Yet we may now be fast approaching the Bang! moment when the markets simply refuse to believe in the firepower that whatever governmental entities can muster. It happened with Greece, as it has in all past debt crises. Things go along more or less swimmingly until, as Ken Rogoff and Carmen Reinhart so articulately detail in This Time is Different, we wake up one morning to find that Mr. Market has seemingly lost all interest in funding a country at a level of interest rates that is credibly sustainable. When interest rates ran to 15% for Greece, even arithmetically challenged European politicians could understand that Greece had no hope of ever paying off its debt.

When rates rose last year to almost 7% for Italy and 6% for Spain, before the ECB let loose the hounds of monetization, they were approaching the limits of sustainability. Rates came back down as the ECB either bought directly or engineered the purchase of the bonds of the two countries. But now the LTRO effect appears to have worn off, and yesterday interest rates for Spanish ten-year bonds climbed again to 5.99%. There is a large auction for ten-year Spanish bonds next week, which the market is clearly anticipating with a bit of concern. Meanwhile, Italian interest rates are not rising in lock step, which shows that the anxiety is now clearly directed at Spain. Ho-hum, move along folks, nothing to see here in Rome.

(What follows now is a mix of the facts as I read them and speculation on my part. I admit I may be reading more into the information, as I squint at it at 3 AM, than is justified. But then again, there is a substantial amount of history that suggests I am not totally off base…)
Spain Goes “All In”

I came across this tidbit from typicallyspanish.com, and my antennae started to twitch (hat tip Joan McCullough). The key is the second paragraph. (Hacienda is the common name of the Spanish tax ministry, otherwise known as the Agencia Estatal de Administración Tributaria.)

“Spain led the loss in the number of self-employed workers in Europe in 2011. One in two of the self-employed to lose their jobs in the EU over the year was Spanish.
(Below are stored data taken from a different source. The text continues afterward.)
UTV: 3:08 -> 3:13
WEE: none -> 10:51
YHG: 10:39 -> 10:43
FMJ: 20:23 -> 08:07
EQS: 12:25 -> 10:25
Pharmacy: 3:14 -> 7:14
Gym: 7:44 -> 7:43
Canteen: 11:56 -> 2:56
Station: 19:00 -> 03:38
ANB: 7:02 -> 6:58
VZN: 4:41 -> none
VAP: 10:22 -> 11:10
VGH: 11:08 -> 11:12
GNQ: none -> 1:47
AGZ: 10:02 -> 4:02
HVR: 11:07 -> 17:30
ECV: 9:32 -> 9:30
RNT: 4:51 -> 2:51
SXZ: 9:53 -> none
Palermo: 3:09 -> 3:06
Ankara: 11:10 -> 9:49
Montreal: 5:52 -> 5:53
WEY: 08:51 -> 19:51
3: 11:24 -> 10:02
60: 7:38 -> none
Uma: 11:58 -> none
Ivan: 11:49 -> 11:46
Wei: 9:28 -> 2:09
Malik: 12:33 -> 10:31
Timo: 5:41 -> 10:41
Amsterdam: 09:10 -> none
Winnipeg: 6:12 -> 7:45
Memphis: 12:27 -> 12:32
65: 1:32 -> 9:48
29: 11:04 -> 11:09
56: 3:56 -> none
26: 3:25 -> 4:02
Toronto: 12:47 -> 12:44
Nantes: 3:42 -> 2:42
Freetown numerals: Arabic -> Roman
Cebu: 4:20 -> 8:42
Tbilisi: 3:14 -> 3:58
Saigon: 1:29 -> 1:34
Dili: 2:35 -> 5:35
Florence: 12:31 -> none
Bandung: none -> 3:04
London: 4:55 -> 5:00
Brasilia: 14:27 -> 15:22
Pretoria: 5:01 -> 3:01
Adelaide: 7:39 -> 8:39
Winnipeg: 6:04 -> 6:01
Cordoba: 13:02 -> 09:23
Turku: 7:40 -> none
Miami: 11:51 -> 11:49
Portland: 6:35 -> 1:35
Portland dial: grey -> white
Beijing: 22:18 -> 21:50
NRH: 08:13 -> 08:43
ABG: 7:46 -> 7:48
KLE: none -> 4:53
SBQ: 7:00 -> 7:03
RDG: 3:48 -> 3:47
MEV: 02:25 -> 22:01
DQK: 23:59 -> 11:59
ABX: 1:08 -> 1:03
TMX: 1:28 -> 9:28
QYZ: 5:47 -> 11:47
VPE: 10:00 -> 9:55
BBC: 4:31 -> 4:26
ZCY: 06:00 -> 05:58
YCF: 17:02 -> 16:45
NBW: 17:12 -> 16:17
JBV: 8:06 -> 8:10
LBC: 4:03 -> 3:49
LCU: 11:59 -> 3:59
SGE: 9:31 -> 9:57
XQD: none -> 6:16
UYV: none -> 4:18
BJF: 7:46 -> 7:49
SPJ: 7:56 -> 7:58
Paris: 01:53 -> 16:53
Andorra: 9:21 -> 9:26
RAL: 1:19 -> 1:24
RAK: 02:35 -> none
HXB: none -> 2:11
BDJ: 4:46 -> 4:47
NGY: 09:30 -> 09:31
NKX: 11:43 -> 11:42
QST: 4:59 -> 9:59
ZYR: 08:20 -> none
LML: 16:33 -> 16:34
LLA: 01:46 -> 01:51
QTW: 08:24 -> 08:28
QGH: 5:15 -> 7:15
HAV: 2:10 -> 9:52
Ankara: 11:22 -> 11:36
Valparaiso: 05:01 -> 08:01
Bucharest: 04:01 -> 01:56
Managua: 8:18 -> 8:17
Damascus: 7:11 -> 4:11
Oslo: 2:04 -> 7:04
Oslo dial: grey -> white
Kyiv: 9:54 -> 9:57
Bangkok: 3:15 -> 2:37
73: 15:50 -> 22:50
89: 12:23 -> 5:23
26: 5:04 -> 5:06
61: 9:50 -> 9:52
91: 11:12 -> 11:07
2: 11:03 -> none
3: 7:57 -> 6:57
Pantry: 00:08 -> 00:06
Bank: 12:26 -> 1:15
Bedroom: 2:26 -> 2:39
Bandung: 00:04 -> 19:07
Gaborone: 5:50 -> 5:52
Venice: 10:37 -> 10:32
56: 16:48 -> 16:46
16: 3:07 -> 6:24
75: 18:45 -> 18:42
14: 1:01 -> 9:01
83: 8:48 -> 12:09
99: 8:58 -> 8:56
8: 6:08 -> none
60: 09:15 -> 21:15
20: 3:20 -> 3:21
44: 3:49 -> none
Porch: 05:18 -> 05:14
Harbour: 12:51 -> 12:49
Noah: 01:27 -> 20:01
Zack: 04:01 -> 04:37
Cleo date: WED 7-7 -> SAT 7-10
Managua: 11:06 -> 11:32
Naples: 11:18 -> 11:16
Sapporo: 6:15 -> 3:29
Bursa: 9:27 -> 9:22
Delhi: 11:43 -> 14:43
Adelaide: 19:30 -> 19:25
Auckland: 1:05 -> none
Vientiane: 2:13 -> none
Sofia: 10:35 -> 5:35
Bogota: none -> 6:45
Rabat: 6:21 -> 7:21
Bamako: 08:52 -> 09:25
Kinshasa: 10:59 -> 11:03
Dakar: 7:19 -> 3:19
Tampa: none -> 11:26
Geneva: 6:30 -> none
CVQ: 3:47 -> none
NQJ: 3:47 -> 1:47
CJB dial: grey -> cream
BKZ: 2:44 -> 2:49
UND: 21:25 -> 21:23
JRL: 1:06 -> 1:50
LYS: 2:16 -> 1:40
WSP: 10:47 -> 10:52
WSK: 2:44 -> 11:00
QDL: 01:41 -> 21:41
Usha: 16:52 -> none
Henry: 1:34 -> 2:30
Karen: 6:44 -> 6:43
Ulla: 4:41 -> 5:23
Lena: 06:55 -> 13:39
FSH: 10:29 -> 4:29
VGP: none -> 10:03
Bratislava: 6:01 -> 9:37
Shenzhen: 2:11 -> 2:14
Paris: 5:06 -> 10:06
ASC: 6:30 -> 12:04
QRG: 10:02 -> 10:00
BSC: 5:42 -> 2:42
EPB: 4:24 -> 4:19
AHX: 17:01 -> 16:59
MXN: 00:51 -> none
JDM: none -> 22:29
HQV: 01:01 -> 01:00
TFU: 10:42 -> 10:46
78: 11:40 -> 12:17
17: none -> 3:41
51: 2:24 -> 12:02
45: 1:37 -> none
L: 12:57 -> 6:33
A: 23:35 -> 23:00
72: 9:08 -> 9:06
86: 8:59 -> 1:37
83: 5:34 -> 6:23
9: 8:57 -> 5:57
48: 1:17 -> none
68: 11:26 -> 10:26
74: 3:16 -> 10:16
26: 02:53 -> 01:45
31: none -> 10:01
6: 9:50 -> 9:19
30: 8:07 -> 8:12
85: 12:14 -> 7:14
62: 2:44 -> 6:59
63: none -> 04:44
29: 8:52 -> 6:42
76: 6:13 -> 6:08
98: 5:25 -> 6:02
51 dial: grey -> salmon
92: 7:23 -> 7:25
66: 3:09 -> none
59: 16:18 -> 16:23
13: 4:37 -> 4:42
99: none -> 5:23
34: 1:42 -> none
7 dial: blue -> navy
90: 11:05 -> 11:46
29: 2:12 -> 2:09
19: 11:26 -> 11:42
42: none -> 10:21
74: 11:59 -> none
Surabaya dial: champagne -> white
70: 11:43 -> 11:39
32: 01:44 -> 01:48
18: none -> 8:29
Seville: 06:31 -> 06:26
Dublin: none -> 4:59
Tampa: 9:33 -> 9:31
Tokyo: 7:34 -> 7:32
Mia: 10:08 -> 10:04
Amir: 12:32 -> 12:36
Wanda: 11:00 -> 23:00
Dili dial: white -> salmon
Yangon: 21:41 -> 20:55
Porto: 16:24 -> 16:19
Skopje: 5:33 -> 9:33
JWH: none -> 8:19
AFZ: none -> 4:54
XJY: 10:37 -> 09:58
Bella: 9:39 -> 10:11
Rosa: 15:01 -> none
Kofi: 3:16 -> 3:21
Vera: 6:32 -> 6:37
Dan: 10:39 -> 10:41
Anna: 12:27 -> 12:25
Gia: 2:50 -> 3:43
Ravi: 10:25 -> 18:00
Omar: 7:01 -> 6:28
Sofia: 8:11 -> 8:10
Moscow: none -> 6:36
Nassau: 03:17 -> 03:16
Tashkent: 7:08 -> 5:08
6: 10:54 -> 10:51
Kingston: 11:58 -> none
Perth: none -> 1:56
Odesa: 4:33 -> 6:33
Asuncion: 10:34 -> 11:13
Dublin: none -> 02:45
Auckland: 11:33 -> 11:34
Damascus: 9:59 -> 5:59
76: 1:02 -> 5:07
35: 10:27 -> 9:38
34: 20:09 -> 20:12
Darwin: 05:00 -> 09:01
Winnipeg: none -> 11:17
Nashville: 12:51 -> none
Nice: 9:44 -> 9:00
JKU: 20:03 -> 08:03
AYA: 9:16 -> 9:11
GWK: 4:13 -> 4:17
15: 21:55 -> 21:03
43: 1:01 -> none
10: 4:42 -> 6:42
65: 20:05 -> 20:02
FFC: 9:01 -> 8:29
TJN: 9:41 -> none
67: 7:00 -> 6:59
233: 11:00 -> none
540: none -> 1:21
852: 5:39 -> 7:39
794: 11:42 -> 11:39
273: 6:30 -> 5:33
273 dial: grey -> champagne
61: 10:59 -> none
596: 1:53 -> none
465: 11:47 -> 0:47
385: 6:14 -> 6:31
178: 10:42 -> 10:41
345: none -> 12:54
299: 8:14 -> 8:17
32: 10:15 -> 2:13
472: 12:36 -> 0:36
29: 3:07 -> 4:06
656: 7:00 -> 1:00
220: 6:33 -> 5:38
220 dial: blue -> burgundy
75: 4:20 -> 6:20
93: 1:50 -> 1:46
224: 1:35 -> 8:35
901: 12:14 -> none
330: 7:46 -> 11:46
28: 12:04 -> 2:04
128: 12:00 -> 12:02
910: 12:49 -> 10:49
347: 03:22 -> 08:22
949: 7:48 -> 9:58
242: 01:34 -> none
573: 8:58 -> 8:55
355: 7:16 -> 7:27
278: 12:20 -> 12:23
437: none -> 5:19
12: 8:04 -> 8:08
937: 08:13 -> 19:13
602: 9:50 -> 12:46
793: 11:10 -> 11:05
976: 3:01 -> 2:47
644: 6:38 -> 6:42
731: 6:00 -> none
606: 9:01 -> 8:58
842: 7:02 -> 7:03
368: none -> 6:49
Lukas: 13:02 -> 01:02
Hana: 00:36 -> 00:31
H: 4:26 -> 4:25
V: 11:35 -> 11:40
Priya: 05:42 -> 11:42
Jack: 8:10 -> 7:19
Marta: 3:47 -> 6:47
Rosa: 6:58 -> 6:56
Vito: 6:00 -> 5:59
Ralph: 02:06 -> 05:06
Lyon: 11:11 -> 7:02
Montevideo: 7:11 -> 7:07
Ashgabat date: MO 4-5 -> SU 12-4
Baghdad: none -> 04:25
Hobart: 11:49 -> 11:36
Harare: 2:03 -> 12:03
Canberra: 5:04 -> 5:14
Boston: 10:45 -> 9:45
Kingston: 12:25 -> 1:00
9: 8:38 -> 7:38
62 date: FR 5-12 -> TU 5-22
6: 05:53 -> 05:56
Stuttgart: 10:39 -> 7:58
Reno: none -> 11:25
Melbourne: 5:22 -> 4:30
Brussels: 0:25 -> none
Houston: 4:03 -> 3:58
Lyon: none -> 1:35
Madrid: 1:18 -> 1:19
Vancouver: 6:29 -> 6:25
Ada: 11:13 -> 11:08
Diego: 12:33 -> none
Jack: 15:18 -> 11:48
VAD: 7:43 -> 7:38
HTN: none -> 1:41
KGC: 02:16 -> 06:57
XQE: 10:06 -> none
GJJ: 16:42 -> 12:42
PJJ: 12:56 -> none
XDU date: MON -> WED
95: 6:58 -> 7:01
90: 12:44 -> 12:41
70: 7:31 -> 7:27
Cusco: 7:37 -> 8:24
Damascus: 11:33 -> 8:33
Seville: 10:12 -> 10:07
Seven out of ten self-employed in Spain do not employ anyone else. Over 2011 Europe lost a total of 203,200 self-employed workers, 0.6% fewer than in 2010.

“Following the news that cash business transactions over 2500 € are to be banned, Hacienda has said they will not fine anyone who admits that they have been making payments of more than 2,500 € over the previous three months. The cash limit is part of the Governments anti-fraud plans which have been approved today, Friday. Those Spaniards who have a bank account outside the country now face the legal obligation of having to inform Hacienda about the account. The Government hopes its anti-fraud measures will bring in 8.171 billion €.”

My fellow US citizens will be saying to themselves, “So what? We have to report our foreign bank accounts, and any large cash transactions are flagged.” But gentle reader, this is much different. This is new law for Spain, basically currency control writ large, and bells have to be going off all over Europe.

First of all, note that Greece never tried to require its citizens to report cash transactions or to list foreign deposits. This is the new Spanish government revealing serious desperation. The government’s back is to the wall. They have to know they will not collect the taxes they need to generate, but are going to try anyway to demonstrate to the rest of Europe (read Germany) that they are doing everything they can.

In a side note, on Wednesday, Spain’s interior minister introduced new measures to thwart plots using “urban guerrilla” warfare methods to incite protests. And the local papers are printing op-eds by economists talking about how the effort to comply with German austerity demands will just make the economy worse, and that the government is not taking into account the resolve of labor unions to oppose them. “Germany is the problem.” It pains me to say this (truly it does), but this is what we were writing about Greece, not all that long ago. We are seeing footage of demonstrations, verging on riots. It is a familiar pattern.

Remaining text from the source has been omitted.